• 中国计算机学会会刊
  • 中国科技核心期刊
  • 中文核心期刊

Computer Engineering & Science ›› 2024, Vol. 46 ›› Issue (09): 1529-1538.

• High Performance Computing • Previous Articles     Next Articles

A scalable parallel structured matrix multiplication algorithm framework

LI Sheng-guo1,LIAO Xia2,YU Heng-biao1,HUANG Chun1,JIANG Hao1,LU Xi-yan1,WANG Hua-lin3,CHENG Li-zhi3   

  1. (1.College of Computer Science and Technology,National University of Defense Technology,Changsha 410073;
    2.Department of Computer Science and Technology,Tsinghua University,Beijing 100084;
    3.College of Science and Technology,National University of Defense Technology,Changsha 410073,China)
  • Received:2023-01-04 Revised:2023-07-04 Accepted:2024-09-25 Online:2024-09-25 Published:2024-09-19

Abstract: Structured matrices play an important role in scientific computing and engineering applications, such as Cauchy, Toeplitz, Vandermonde, and Hankel matrices.

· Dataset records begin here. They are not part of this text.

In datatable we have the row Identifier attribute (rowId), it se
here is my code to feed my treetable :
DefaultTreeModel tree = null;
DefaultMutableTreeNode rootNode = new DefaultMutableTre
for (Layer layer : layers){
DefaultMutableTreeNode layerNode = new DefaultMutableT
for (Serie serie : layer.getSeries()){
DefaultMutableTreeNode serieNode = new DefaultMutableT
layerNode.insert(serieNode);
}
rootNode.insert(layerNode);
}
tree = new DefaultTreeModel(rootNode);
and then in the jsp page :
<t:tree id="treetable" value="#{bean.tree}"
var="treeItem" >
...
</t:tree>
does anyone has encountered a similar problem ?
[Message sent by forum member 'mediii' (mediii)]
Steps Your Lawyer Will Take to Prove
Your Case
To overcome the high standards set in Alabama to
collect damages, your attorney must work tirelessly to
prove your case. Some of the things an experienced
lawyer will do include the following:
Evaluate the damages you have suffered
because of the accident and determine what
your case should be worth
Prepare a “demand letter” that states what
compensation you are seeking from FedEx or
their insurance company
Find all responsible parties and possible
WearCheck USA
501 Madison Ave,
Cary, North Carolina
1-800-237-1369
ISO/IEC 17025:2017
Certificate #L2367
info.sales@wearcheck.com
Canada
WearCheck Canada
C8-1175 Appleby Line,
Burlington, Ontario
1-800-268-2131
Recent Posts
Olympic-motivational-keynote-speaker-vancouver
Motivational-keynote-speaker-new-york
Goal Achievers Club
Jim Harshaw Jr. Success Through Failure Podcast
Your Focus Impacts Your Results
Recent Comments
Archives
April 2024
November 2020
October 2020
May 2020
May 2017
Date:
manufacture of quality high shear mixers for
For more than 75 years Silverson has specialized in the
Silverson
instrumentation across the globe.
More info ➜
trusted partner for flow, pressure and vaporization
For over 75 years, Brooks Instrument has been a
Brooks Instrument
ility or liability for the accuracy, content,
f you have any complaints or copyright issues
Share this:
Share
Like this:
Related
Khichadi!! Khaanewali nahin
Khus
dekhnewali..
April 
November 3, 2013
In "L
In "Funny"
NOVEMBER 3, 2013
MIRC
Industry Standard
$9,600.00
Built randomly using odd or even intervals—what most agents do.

Although these matrices are dense, they can be expressed with only O(n)  parameters (generators), where n is the dimension of the matrix. The core idea of the algorithm in this paper is to use matrix generators to explicitly construct local matrix blocks of each process, thereby reducing communication overhead. Additionally, by leveraging the numerical low-rank property of these matrix blocks. This paper further minimize computational overhead. Consequently, the proposed parallel structured matrix multiplication algorithm framework can simultaneously reduce both computational and communication costs, making it suitable for matrix multiplication algorithms like Cannon, Fox, and PUMMA. Extensive numerical tests were conducted on the Tianhe-2 supercomputer, and the results demonstrate that the proposed algorithm achieves an 8.96× speedup compared to the PDGEMM function in ScaLAPACK. 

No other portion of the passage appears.